**What you need to do:**
Give the number of lines in the data below where the string "TECO" occurs, and nothing else.

### Data records

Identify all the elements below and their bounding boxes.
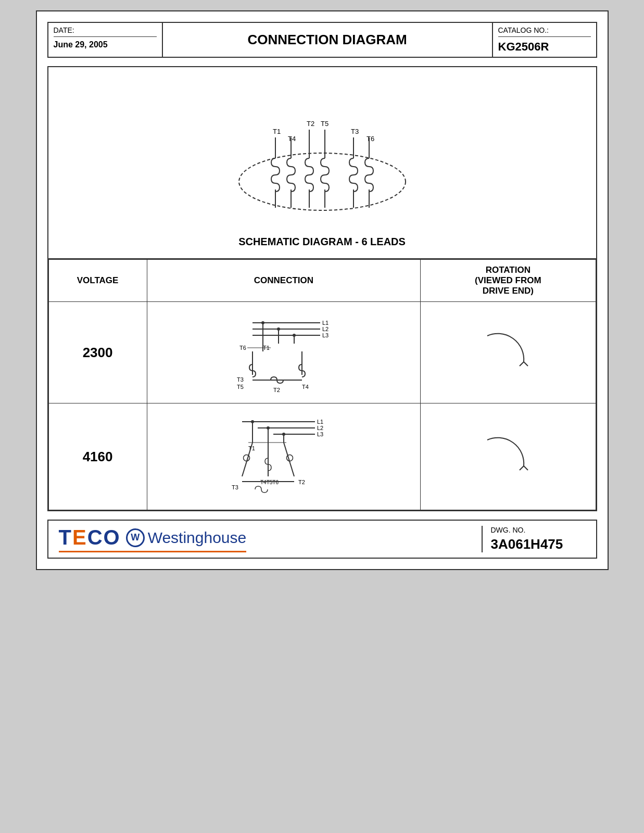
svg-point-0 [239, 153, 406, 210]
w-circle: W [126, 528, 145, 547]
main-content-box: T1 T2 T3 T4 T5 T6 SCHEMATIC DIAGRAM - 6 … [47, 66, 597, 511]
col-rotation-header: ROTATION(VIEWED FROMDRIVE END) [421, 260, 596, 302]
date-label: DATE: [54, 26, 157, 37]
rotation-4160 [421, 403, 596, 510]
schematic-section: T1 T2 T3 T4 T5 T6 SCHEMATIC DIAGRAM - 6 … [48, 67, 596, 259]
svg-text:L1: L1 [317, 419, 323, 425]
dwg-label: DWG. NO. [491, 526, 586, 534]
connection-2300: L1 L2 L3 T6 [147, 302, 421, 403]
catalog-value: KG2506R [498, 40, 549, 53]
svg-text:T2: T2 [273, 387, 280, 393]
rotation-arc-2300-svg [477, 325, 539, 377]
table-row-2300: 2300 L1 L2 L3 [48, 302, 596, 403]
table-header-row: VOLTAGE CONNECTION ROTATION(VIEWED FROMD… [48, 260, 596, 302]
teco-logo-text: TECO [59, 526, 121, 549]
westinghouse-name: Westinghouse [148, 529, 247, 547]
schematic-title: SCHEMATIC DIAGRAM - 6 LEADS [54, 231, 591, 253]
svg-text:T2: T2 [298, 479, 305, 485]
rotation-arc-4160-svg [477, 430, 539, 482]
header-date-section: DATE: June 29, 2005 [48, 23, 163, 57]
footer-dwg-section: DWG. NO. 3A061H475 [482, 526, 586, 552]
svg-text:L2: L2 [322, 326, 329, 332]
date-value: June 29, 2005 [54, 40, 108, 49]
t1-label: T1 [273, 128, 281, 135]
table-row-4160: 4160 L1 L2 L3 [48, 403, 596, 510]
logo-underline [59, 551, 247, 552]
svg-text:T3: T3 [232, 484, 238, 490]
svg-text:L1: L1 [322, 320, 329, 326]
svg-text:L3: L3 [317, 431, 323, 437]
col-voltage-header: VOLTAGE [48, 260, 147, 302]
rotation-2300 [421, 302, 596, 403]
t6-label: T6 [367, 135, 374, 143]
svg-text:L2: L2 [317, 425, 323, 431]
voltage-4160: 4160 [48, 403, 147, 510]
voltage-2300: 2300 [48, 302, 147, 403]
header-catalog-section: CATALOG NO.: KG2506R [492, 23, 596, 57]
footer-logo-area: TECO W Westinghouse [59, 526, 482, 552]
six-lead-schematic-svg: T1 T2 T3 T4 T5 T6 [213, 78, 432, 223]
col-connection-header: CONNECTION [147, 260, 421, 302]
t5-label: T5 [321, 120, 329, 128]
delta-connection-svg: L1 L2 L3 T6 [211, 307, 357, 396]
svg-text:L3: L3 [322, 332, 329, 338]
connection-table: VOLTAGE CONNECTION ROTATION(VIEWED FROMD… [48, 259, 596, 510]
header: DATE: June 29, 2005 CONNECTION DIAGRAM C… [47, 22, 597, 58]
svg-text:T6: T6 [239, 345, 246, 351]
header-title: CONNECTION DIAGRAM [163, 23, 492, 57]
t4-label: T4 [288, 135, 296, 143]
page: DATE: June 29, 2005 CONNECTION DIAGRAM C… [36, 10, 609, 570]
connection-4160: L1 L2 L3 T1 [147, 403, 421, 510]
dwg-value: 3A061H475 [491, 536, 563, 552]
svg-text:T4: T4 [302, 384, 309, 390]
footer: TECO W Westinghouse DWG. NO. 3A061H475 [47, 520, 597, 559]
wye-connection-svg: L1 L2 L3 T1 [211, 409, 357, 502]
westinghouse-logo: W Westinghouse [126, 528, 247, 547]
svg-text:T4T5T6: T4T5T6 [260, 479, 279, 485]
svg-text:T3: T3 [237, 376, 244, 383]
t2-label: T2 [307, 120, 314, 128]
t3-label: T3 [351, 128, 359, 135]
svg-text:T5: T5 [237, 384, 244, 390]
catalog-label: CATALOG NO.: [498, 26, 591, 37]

######

**Task response:**
3